**ACTION ITEM:** Only one stretch of the data below should be repeated: the lines from the line containing "kostenlos weiterzuhelfen!" through the line containing "avec un TKO", inclusive, exactly as they are.

★ ★ ★ ★ ★

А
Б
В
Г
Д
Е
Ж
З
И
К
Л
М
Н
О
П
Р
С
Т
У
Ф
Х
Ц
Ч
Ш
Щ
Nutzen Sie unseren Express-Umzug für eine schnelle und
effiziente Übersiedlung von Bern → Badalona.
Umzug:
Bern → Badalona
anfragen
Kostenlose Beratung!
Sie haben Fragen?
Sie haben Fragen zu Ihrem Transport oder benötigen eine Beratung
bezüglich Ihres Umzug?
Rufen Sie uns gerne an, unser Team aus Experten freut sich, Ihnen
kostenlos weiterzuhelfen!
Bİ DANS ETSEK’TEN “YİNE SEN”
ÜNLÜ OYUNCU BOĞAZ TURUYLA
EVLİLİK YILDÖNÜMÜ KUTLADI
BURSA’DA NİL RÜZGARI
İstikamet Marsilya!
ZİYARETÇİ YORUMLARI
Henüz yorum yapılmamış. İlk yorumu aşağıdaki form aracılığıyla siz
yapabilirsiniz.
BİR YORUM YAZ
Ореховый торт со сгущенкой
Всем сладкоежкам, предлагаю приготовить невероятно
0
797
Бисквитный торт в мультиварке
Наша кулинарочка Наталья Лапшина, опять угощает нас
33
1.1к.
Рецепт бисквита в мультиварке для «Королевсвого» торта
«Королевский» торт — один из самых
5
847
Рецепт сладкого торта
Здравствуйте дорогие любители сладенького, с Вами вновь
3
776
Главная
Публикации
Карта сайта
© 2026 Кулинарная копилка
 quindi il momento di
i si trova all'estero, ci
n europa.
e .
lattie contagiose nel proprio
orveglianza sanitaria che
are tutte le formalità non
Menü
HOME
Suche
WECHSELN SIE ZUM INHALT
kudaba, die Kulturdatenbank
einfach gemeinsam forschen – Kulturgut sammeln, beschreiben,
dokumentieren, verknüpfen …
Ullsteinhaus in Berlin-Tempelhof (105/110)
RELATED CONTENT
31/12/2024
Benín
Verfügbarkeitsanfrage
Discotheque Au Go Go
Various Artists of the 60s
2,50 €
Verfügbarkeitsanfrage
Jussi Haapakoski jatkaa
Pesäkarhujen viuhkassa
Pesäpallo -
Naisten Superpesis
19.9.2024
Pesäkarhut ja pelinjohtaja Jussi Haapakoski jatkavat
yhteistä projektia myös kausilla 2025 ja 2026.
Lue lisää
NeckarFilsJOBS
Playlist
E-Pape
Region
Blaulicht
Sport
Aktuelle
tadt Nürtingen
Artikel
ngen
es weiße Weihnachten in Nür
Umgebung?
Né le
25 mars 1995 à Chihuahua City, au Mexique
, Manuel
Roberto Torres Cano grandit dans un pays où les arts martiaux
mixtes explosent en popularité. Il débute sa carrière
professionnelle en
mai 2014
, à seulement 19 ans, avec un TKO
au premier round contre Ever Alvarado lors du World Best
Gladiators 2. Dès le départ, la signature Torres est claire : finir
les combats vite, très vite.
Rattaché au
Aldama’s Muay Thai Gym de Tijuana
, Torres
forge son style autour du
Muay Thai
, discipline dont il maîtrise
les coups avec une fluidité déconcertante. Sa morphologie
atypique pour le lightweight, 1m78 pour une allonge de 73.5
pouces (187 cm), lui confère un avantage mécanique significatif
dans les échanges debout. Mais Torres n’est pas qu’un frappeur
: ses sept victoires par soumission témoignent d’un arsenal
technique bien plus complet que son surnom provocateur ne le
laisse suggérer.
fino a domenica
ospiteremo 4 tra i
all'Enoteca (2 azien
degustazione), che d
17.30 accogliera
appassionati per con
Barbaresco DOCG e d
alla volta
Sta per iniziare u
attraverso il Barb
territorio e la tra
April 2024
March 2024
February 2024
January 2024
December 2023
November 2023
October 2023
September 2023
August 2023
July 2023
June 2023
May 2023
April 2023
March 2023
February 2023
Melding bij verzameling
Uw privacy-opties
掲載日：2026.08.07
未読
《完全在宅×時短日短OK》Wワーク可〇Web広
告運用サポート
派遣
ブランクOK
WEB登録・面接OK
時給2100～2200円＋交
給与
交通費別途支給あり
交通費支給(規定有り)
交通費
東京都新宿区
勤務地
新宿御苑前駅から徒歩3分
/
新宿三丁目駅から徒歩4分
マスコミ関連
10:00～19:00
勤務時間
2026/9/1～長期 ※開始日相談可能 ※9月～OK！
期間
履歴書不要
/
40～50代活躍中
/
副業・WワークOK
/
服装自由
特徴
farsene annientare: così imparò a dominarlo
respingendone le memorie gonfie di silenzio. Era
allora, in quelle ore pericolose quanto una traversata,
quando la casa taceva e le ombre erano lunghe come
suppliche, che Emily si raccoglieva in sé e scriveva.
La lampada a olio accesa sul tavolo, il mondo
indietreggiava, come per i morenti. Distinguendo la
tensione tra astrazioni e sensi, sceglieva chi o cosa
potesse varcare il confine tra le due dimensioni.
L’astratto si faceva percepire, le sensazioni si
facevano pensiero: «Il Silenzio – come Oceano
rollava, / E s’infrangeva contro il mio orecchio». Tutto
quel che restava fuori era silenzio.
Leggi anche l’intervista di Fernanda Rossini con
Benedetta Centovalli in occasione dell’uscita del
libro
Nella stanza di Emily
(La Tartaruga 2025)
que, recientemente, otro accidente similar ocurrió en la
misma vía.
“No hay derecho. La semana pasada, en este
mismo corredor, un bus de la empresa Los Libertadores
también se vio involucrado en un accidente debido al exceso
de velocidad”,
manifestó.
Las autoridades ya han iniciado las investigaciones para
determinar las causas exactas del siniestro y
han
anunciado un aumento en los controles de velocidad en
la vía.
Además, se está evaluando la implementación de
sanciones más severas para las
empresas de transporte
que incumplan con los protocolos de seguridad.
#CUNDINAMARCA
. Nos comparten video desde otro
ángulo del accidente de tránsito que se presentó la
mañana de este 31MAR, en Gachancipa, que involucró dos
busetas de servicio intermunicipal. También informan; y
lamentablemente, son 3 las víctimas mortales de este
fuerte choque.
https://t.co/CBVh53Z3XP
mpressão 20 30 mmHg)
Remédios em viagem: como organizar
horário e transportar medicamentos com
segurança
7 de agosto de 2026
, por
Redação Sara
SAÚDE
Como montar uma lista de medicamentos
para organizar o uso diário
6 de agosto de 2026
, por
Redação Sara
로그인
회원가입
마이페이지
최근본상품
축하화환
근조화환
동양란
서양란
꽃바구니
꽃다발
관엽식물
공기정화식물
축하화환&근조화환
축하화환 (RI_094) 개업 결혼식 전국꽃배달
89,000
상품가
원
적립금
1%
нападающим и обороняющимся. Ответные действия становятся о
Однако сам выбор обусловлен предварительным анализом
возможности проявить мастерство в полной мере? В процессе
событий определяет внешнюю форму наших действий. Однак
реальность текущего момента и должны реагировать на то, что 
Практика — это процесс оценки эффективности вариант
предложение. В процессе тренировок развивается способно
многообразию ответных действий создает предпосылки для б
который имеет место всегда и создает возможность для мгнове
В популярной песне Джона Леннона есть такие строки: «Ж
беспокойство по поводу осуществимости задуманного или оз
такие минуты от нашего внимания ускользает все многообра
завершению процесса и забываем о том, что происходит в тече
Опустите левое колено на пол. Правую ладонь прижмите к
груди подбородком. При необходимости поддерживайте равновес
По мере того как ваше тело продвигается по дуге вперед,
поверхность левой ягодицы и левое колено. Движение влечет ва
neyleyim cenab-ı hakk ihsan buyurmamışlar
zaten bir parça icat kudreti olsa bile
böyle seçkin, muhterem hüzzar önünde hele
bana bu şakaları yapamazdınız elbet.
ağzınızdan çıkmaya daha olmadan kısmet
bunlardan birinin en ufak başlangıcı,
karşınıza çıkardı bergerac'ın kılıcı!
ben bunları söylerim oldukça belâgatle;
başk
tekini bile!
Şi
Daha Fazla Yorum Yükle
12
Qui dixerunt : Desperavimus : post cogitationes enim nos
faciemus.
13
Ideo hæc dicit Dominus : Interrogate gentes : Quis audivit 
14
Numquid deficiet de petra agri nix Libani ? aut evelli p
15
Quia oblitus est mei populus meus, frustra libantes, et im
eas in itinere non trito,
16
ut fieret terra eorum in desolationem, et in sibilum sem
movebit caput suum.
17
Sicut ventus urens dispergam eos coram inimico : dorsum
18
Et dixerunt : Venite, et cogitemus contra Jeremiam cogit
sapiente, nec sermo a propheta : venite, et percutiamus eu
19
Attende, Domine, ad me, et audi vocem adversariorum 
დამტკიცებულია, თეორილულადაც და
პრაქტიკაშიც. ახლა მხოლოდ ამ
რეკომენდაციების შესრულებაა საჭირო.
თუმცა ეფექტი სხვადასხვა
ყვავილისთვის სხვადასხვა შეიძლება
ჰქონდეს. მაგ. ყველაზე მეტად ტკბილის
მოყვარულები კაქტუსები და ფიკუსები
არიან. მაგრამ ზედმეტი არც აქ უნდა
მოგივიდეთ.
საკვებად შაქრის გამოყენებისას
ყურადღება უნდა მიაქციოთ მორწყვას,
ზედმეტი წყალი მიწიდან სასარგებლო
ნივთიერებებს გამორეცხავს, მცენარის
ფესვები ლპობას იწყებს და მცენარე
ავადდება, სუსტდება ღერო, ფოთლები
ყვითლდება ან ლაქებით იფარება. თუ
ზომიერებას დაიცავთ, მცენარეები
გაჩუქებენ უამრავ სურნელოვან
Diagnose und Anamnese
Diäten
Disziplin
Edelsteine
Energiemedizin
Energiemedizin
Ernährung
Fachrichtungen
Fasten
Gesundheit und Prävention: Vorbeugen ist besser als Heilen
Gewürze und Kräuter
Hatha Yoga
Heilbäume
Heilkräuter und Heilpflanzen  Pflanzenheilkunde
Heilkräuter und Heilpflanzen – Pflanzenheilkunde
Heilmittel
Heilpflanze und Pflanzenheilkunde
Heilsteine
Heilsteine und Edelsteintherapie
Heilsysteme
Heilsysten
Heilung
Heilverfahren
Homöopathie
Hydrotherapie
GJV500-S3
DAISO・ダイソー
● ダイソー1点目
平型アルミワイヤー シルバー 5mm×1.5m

★ ★ ★ ★ ★

**RESPONSE AREA:**
kostenlos weiterzuhelfen!
Bİ DANS ETSEK’TEN “YİNE SEN”
ÜNLÜ OYUNCU BOĞAZ TURUYLA
EVLİLİK YILDÖNÜMÜ KUTLADI
BURSA’DA NİL RÜZGARI
İstikamet Marsilya!
ZİYARETÇİ YORUMLARI
Henüz yorum yapılmamış. İlk yorumu aşağıdaki form aracılığıyla siz
yapabilirsiniz.
BİR YORUM YAZ
Ореховый торт со сгущенкой
Всем сладкоежкам, предлагаю приготовить невероятно
0
797
Бисквитный торт в мультиварке
Наша кулинарочка Наталья Лапшина, опять угощает нас
33
1.1к.
Рецепт бисквита в мультиварке для «Королевсвого» торта
«Королевский» торт — один из самых
5
847
Рецепт сладкого торта
Здравствуйте дорогие любители сладенького, с Вами вновь
3
776
Главная
Публикации
Карта сайта
© 2026 Кулинарная копилка
 quindi il momento di
i si trova all'estero, ci
n europa.
e .
lattie contagiose nel proprio
orveglianza sanitaria che
are tutte le formalità non
Menü
HOME
Suche
WECHSELN SIE ZUM INHALT
kudaba, die Kulturdatenbank
einfach gemeinsam forschen – Kulturgut sammeln, beschreiben,
dokumentieren, verknüpfen …
Ullsteinhaus in Berlin-Tempelhof (105/110)
RELATED CONTENT
31/12/2024
Benín
Verfügbarkeitsanfrage
Discotheque Au Go Go
Various Artists of the 60s
2,50 €
Verfügbarkeitsanfrage
Jussi Haapakoski jatkaa
Pesäkarhujen viuhkassa
Pesäpallo -
Naisten Superpesis
19.9.2024
Pesäkarhut ja pelinjohtaja Jussi Haapakoski jatkavat
yhteistä projektia myös kausilla 2025 ja 2026.
Lue lisää
NeckarFilsJOBS
Playlist
E-Pape
Region
Blaulicht
Sport
Aktuelle
tadt Nürtingen
Artikel
ngen
es weiße Weihnachten in Nür
Umgebung?
Né le
25 mars 1995 à Chihuahua City, au Mexique
, Manuel
Roberto Torres Cano grandit dans un pays où les arts martiaux
mixtes explosent en popularité. Il débute sa carrière
professionnelle en
mai 2014
, à seulement 19 ans, avec un TKO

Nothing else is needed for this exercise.